* [What to produce] Reproduce exactly the line containing "Youth Leadership Program" and every line after it, through the last line of the records below; add nothing.

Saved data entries
★ ★ ★ ★ ★
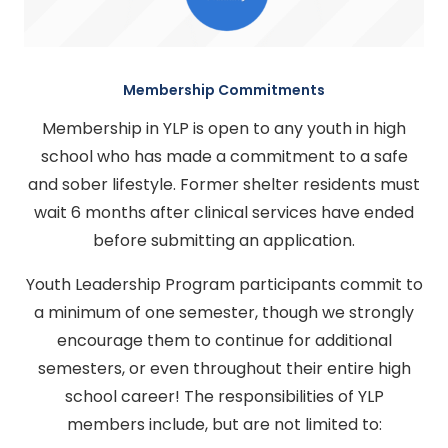
Membership Commitments
Membership in YLP is open to any youth in high
school who has made a commitment to a safe
and sober lifestyle. Former shelter residents must
wait 6 months after clinical services have ended
before submitting an application.
Youth Leadership Program participants commit to
a minimum of one semester, though we strongly
encourage them to continue for additional
semesters, or even throughout their entire high
school career! The responsibilities of YLP
members include, but are not limited to:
★ ★ ★ ★ ★
* [Solved exercise]
Youth Leadership Program participants commit to
a minimum of one semester, though we strongly
encourage them to continue for additional
semesters, or even throughout their entire high
school career! The responsibilities of YLP
members include, but are not limited to:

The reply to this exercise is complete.